Atatürk “Türkiye Cumhuriyeti’ni kuran Türk halkına Türk ulusu denir.” demiştir. Buna göre halkçılık ilkesi, milliyetçilik ve cumhuriyetçilik ilkeleri sonucu ortaya çıkmıştır ve bunlar birbirini tamamlayan ilkelerdir.
Atatürk’ün Halkçılık ilkesinin özellikleri :
- Halk, devlet yönetiminde söz sahibidir.
- Herkes seçme ve seçilme hakkına sahiptir.
- Ülkede hiçbir kişiye, aileye ve toplumsal sınıfa ayrıcalık tanınamaz.
- Ülkede herkes, devlet hizmetlerinden eşit yararlanma hakkına sahiptir.
- Halkçılık ilkesine göre, herkes kanunlar önünde eşittir.

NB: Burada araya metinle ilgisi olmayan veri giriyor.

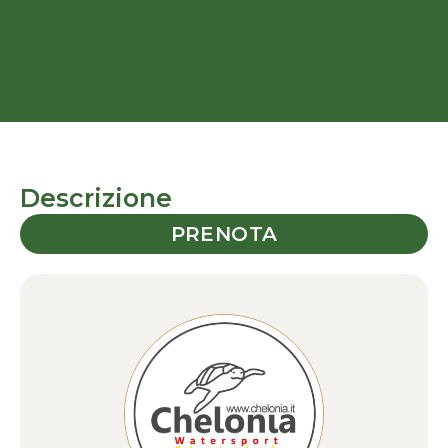
Descrizione
PRENOTA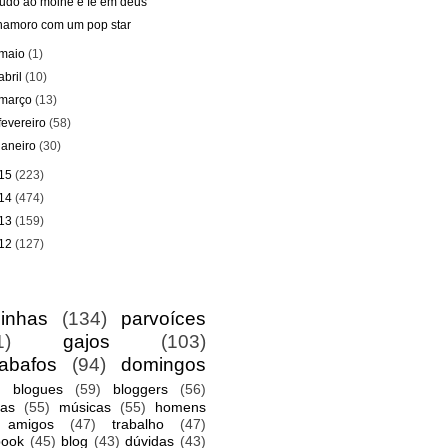
tudo ao molhe e fé em deus
namoro com um pop star
maio
(1)
abril
(10)
março
(13)
fevereiro
(58)
janeiro
(30)
15
(223)
14
(474)
13
(159)
12
(127)
sinhas
(134)
parvoíces
1)
gajos
(103)
abafos
(94)
domingos
blogues
(59)
bloggers
(56)
gas
(55)
músicas
(55)
homens
amigos
(47)
trabalho
(47)
book
(45)
blog
(43)
dúvidas
(43)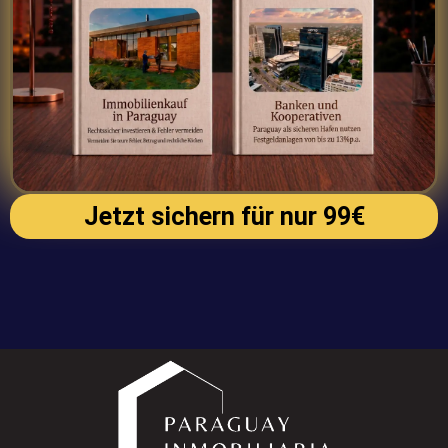
Jetzt sichern für nur 99€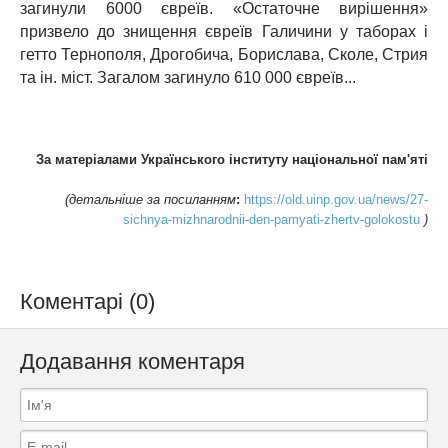
загинули 6000 євреїв. «Остаточне вирішення»
призвело до знищення євреїв Галичини у таборах і
гетто Тернополя, Дрогобича, Борислава, Сколе, Стрия
та ін. міст. Загалом загинуло 610 000 євреїв...
За матеріалами Українського інституту національної пам'яті
(детальніше за посиланням
:
https://old.uinp.gov.ua/news/27-
sichnya-mizhnarodnii-den-pamyati-zhertv-golokostu
)
Коментарі (0)
Додавання коментаря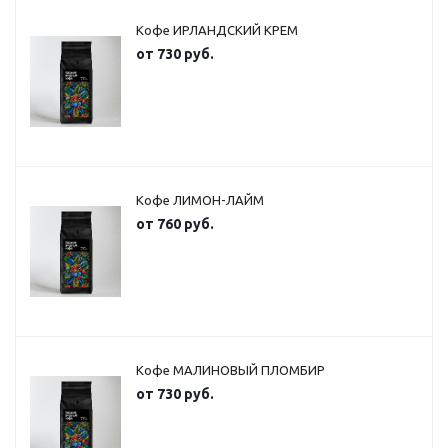
Кофе ИРЛАНДСКИЙ КРЕМ
от
730 руб.
Кофе ЛИМОН-ЛАЙМ
от
760 руб.
Кофе МАЛИНОВЫЙ ПЛОМБИР
от
730 руб.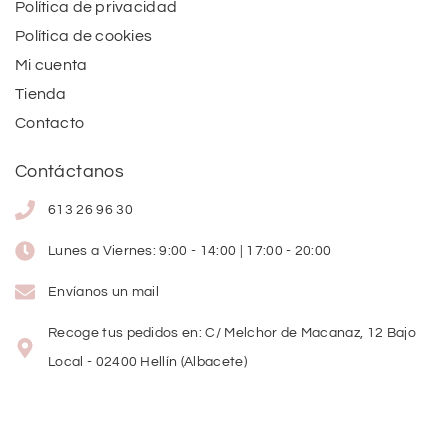
Política de privacidad
Política de cookies
Mi cuenta
Tienda
Contacto
Contáctanos
613 26 96 30
Lunes a Viernes: 9:00 - 14:00 | 17:00 - 20:00
Envíanos un mail
Recoge tus pedidos en: C/ Melchor de Macanaz, 12 Bajo
Local - 02400 Hellín (Albacete)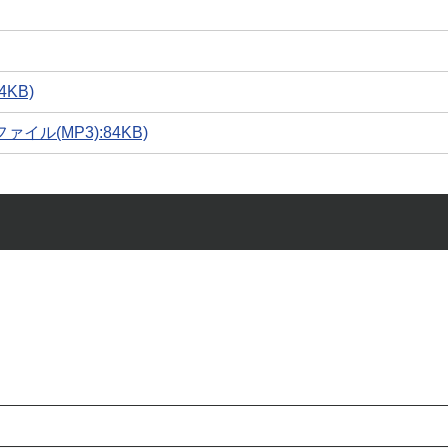
KB)
ル(MP3):84KB)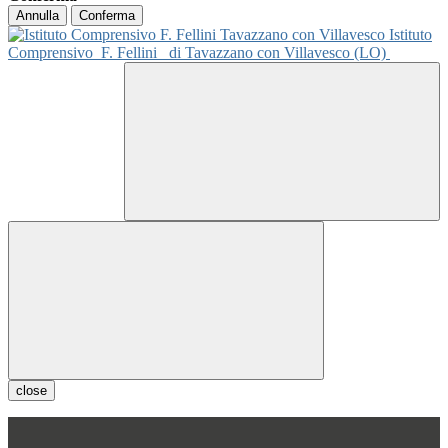
Annulla
Conferma
Istituto
Comprensivo
F. Fellini
di Tavazzano con Villavesco (LO)
close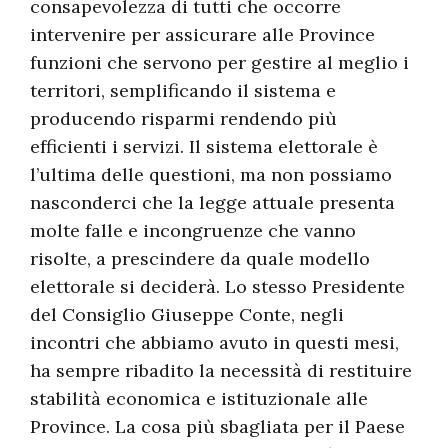
consapevolezza di tutti che occorre
intervenire per assicurare alle Province
funzioni che servono per gestire al meglio i
territori, semplificando il sistema e
producendo risparmi rendendo più
efficienti i servizi. Il sistema elettorale è
l’ultima delle questioni, ma non possiamo
nasconderci che la legge attuale presenta
molte falle e incongruenze che vanno
risolte, a prescindere da quale modello
elettorale si deciderà. Lo stesso Presidente
del Consiglio Giuseppe Conte, negli
incontri che abbiamo avuto in questi mesi,
ha sempre ribadito la necessità di restituire
stabilità economica e istituzionale alle
Province. La cosa più sbagliata per il Paese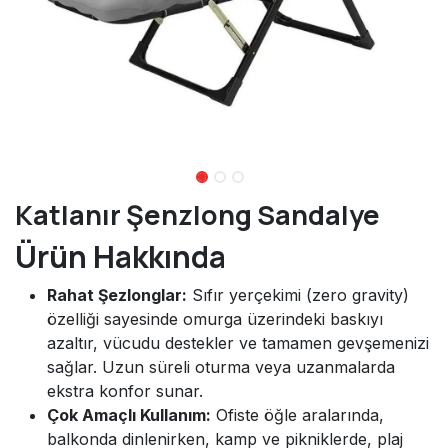
Katlanır Şenzlong Sandalye
Ürün Hakkında
Rahat Şezlonglar:
Sıfır yerçekimi (zero gravity)
özelliği sayesinde omurga üzerindeki baskıyı
azaltır, vücudu destekler ve tamamen gevşemenizi
sağlar. Uzun süreli oturma veya uzanmalarda
ekstra konfor sunar.
Çok Amaçlı Kullanım:
Ofiste öğle aralarında,
balkonda dinlenirken, kamp ve pikniklerde, plaj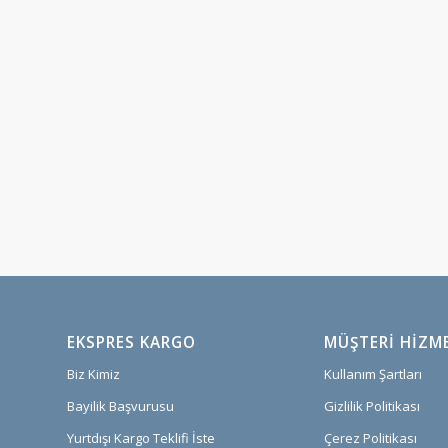
EKSPRES KARGO
MÜŞTERI HIZM
Biz Kimiz
Kullanım Şartları
Bayilik Başvurusu
Gizlilik Politikası
Yurtdışı Kargo Teklifi İste
Çerez Politikası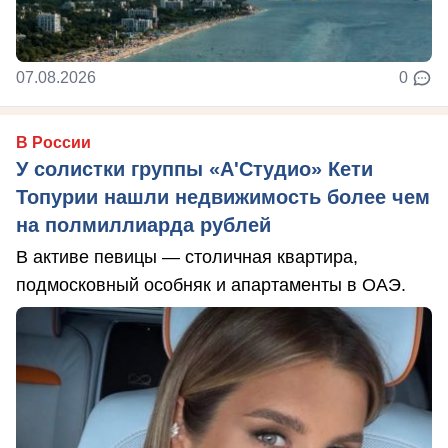
07.08.2026
0
В России
У солистки группы «А'Студио» Кети
Топурии нашли недвижимость более чем
на полмиллиарда рублей
В активе певицы — столичная квартира,
подмосковный особняк и апартаменты в ОАЭ.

Halkçılık İlkesi Doğrultusunda Yapılan İnkılaplar
- Cumhuriyetin ilanıyla egemenliğin doğrudan halka verilmesi
- Hukuk birliğinin gerçekleştirilmesiyle kanunlar karşısında eşitliğin sağlanması
- Azınlıkların Türk vatandaşı kabul edilerek ayrıcalıklarının sona erdirilmesi ve toplumda eşitliğin sağlanması
- Soyadı Kanunu’nun yanı sıra çıkarılan bir kanunla “ağa, hacı, hoca, hafız, molla, bey” gibi ayrıcalık belirten unvanların kaldırılması
- Medeni Kanun’un kabul edilmesiyle sosyal ve ekonomik alanlarda kadın – erkek eşitliğinin sağlanması
- Sosyal devlet niteliğinin benimsenmesi gibi inkılaplar ve çalışmalar yapılmıştır.